Alzo un sopracciglio, e lo guardo scettica, cercando di capire se scherza o meno.
È serissimo.
Parla davvero sul serio?
«Mi stai dicendo che tu vorresti cucinare di nuovo, dopo che abbiamo bruciato tutti i pancake finché non è finito l'impasto?» chiedo, confusa.

Mi guarda. «E cosa vorresti mangiare? Le sedie? E poi i pancake si sono bruciati perché, mentre li cucinavo, tu mi distraevi» ribatte.

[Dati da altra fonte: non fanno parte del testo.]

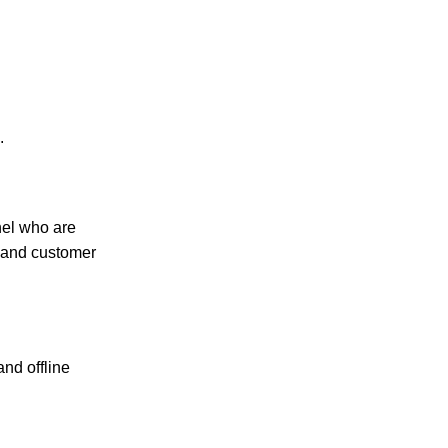
.
nel who are
, and customer
and offline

Spalanco la bocca. «Ma te la spacco in testa, la sedia.» Incrocio le braccia al petto, offesa. «E poi non è vero che ti distraevo.»

«Sì che è vero.»

«No, invece.»

«Sì, invece.»

«No.»

«Sì.»

«E sentiamo genio, come avrei fatto a distrarti?» chiedo.

Lui gesticola. «Continuavi a ballare in quel modo ridicolo. Per un momento ho pensato che avessi preso una scossa.»

Lo guardo sconcertata. «Il mio modo di ballare non è ridicolo.» Gli punto un dito contro. «E poi potevi anche non guardarmi.»

Alza un sopracciglio. «Se non ti avessi guardata, quando sei inciampata avresti sbattuto la testa contro al tavolo perché io non avrei avuto i riflessi pronti per renderti in tempo come, invece, ho fatto, e a quest'ora saresti morta.»

Distolgo lo sguardo. «Resta il fatto che il mio modo di ballare non è ridicolo» borbotto.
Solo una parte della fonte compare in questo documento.